C’è una cosa che, nell’universo di Dragonero, poteva equivalere alla morte di zio Ben e di Gwen Stacy in Spider-Man, o a quella dei genitori di Bruce Wayne in Batman. Una svolta così epocale da non ammettere ritorni miracolosi dall’oltretomba o sotterfugi narrativi come cloni o mezzucoli vari: la morte di Ecuba nel romanzo a fumetti originario.

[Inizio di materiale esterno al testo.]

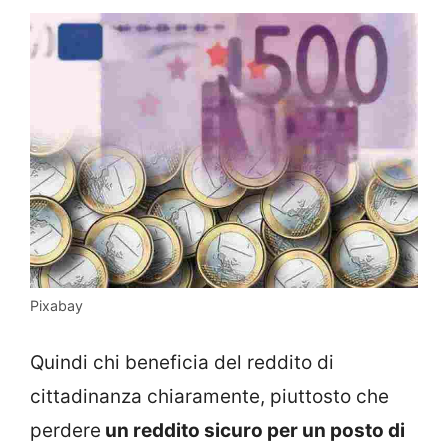
Pixabay
Quindi chi beneficia del reddito di
cittadinanza chiaramente, piuttosto che
perdere
un reddito sicuro per un posto di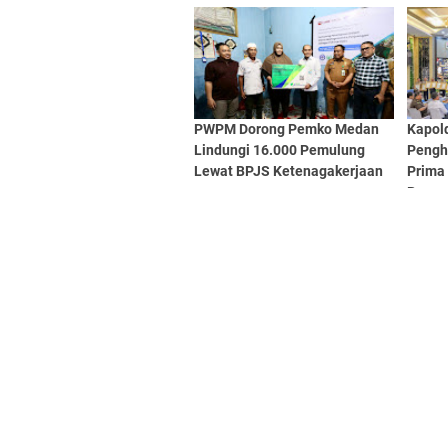
PWPM Dorong Pemko Medan
Kapol
Lindungi 16.000 Pemulung
Pengh
Lewat BPJS Ketenagakerjaan
Prima
Berpre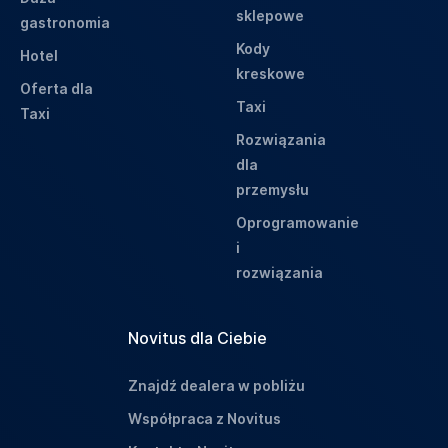
sklepowe
gastronomia
Kody
Hotel
kreskowe
Oferta dla
Taxi
Taxi
Rozwiązania
dla
przemysłu
Oprogramowanie
i
rozwiązania
Novitus dla Ciebie
Znajdź dealera w pobliżu
Współpraca z Novitus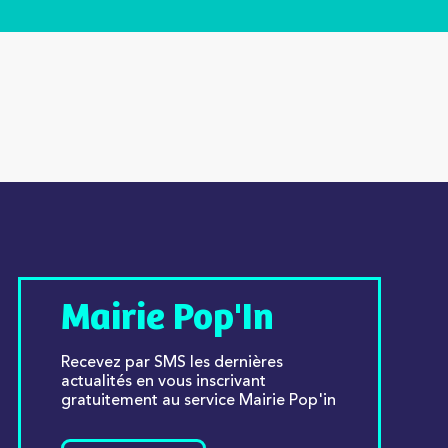
Mairie Pop'In
Recevez par SMS les dernières
actualités en vous inscrivant
gratuitement au service Mairie Pop'in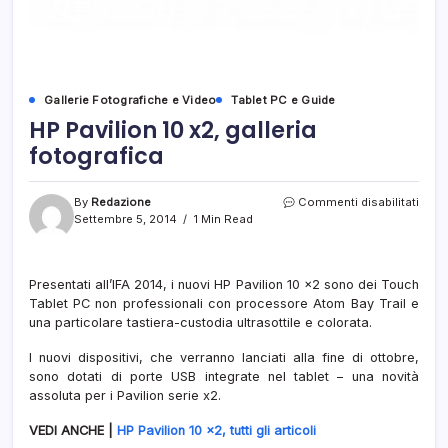
Gallerie Fotografiche e Video
Tablet PC e Guide
HP Pavilion 10 x2, galleria
fotografica
su
By
Redazione
Commenti disabilitati
HP
Settembre 5, 2014
1 Min Read
Pavil
10
x2,
Presentati all’IFA 2014, i nuovi HP Pavilion 10 x2 sono dei Touch
galle
Tablet PC non professionali con processore Atom Bay Trail e
fotog
una particolare tastiera-custodia ultrasottile e colorata.
I nuovi dispositivi, che verranno lanciati alla fine di ottobre,
sono dotati di porte USB integrate nel tablet – una novità
assoluta per i Pavilion serie x2.
VEDI ANCHE |
HP Pavilion 10 x2, tutti gli articoli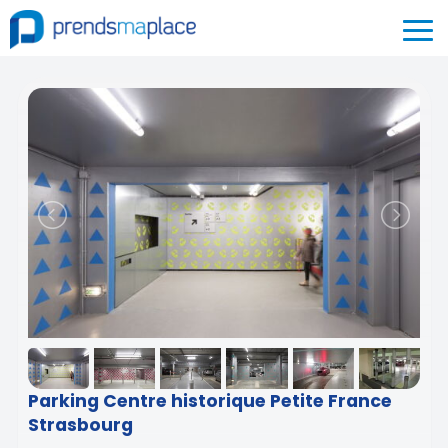
Parking Centre historique Petite France
Strasbourg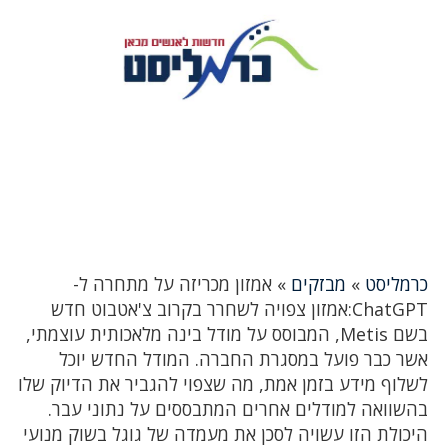
כרמליסט
»
מבזקים
»
אמזון מכריזה על מתחרה ל-
ChatGPT:אמזון צפויה לשחרר בקרוב צ'אטבוט חדש
בשם Metis, המבוסס על מודל בינה מלאכותית עוצמתי,
אשר כבר פועל במסגרת החברה. המודל החדש יוכל
לשלוף מידע בזמן אמת, מה שצפוי להגביר את הדיוק שלו
בהשוואה למודלים אחרים המתבססים על נתוני עבר.
היכולת הזו עשויה לסכן את מעמדה של גוגל בשוק מנועי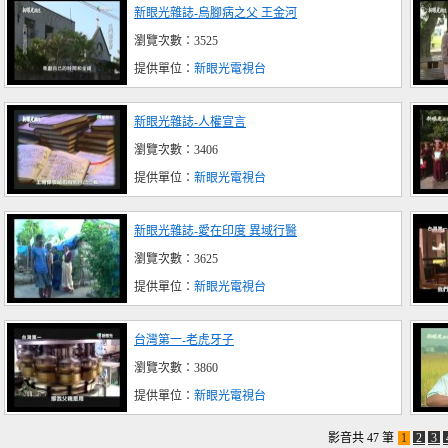
新眼光雜誌-烏腳病之父 王金河
瀏覽次數：3525
提供單位：
新眼光電視台
新眼光雜誌-人權宣言
瀏覽次數：3406
提供單位：
新眼光電視台
新眼光雜誌-愛在印度 異域行醫
瀏覽次數：3625
提供單位：
新眼光電視台
台灣第一-老虎牙子
瀏覽次數：3860
提供單位：
新眼光電視台
影音共 47 筆
1
2
3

Ora, mi rendo conto che era un personaggio sacrificabile, mi rendo conto che the show must go on, e dopo qualche numero a sé stante, la serie doveva prendere una riavviata sul piano della trama, e doveva cominciare a delinearsi, finalmente, un nemico principale per la nostra combriccola di eroi. La domanda sorge spontanea: un villain riesumato dopo una decina di numeri, è il massimo che questa serie può proporre?
La mia non è una critica dura e amara, prendetela più che altro come una provocazione. Chi vi scrive è affezionato a questa serie, e spera che le sue vicende vadano avanti per ancora molto tempo quindi, Mr. Vietti e Mr. Enoch, sappiate che mi aspetto grandi cose in futuro.
Per il resto, questa parentesi al di là del Vallo porta in dono svariati punti a suo favore: i disegni di Gianluigi Gregorini, per esempio, forse, al momento, fra le migliori chine a lavorare su Dragonero. Le sue tavole vengono esaltate dall’azione frenetica e dai combattimenti sanguinolenti contro i tentacolari vermazzi che, in qualche occasione, strizzano l’occhio agli squarciamenti dark-medieval di scuola berserkiana. E la mini-storia conclusiva, focalizzata sul destino di Sheda, apre nuovi futuri spunti per espandere ancor più l’universo dell’Erondàr oltre i suoi confini attuali. Nella speranza che, tutti questi spunti, portino ad un quid coi controfiocchi.
La frase di Gmor del giorno? Questa volta la spalla comica – e non solo – di Ian, raccogliendo la sfida di alcune rissose guardie rosse, caccia fuori una vera perla: “Signori, questo si chiama invitare un orco ad ammazza il porco!”. Quanta classe. Alla prossima recensione!